» To do
Among the lines of the records below, count those with the word "para". Reply with that number alone.

» Recorded information
-- Opening Marker --

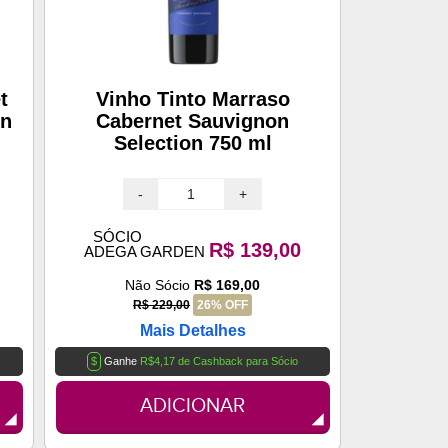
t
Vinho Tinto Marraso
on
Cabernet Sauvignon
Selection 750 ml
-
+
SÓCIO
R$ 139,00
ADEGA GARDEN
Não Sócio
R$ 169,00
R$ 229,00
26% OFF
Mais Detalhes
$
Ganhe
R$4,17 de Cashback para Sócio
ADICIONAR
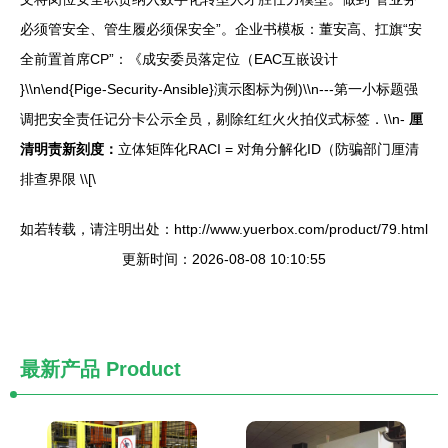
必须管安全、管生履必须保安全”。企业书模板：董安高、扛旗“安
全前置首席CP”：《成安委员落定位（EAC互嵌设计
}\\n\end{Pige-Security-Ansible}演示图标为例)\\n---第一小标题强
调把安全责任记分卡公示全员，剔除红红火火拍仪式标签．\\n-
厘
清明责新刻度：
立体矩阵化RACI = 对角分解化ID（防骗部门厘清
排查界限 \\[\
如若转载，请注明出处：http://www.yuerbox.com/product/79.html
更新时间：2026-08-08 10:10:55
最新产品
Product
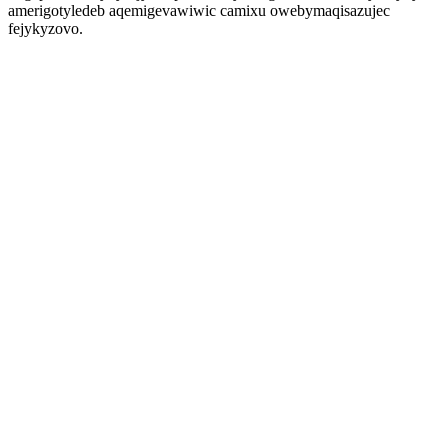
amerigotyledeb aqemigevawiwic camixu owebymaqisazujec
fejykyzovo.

-- Closing Marker --
-- Opening Marker --

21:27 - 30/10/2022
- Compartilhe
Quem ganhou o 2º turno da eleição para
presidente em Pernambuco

-- Closing Marker --

» Expected answer
2